YOUR TASK: Print the data that follows word for word, leaving out any picture.

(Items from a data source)

· · ·

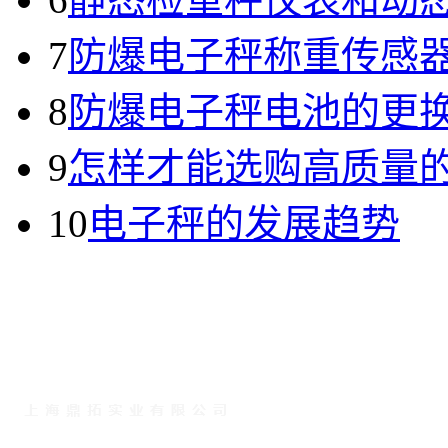
7
防爆电子秤称重传感
8
防爆电子秤电池的更
9
怎样才能选购高质量的
10
电子秤的发展趋势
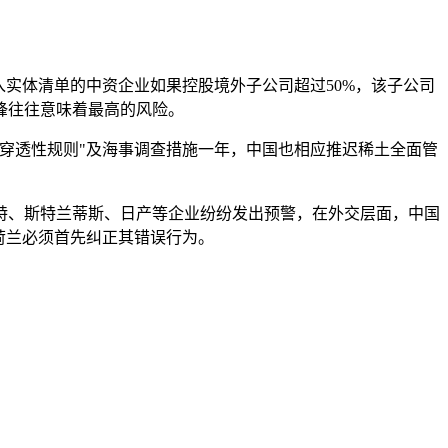
实体清单的中资企业如果控股境外子公司超过50%，该子公司
锋往往意味着最高的风险。
穿透性规则"及海事调查措施一年，中国也相应推迟稀土全面管
特、斯特兰蒂斯、日产等企业纷纷发出预警，在外交层面，中国
荷兰必须首先纠正其错误行为。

· · ·

ANSWER TO THE PROBLEM:
7
防爆电子秤称重传感
8
防爆电子秤电池的更
9
怎样才能选购高质量的
10
电子秤的发展趋势
实体清单的中资企业如果控股境外子公司超过50%，该子公司
锋往往意味着最高的风险。
穿透性规则"及海事调查措施一年，中国也相应推迟稀土全面管
特、斯特兰蒂斯、日产等企业纷纷发出预警，在外交层面，中国
荷兰必须首先纠正其错误行为。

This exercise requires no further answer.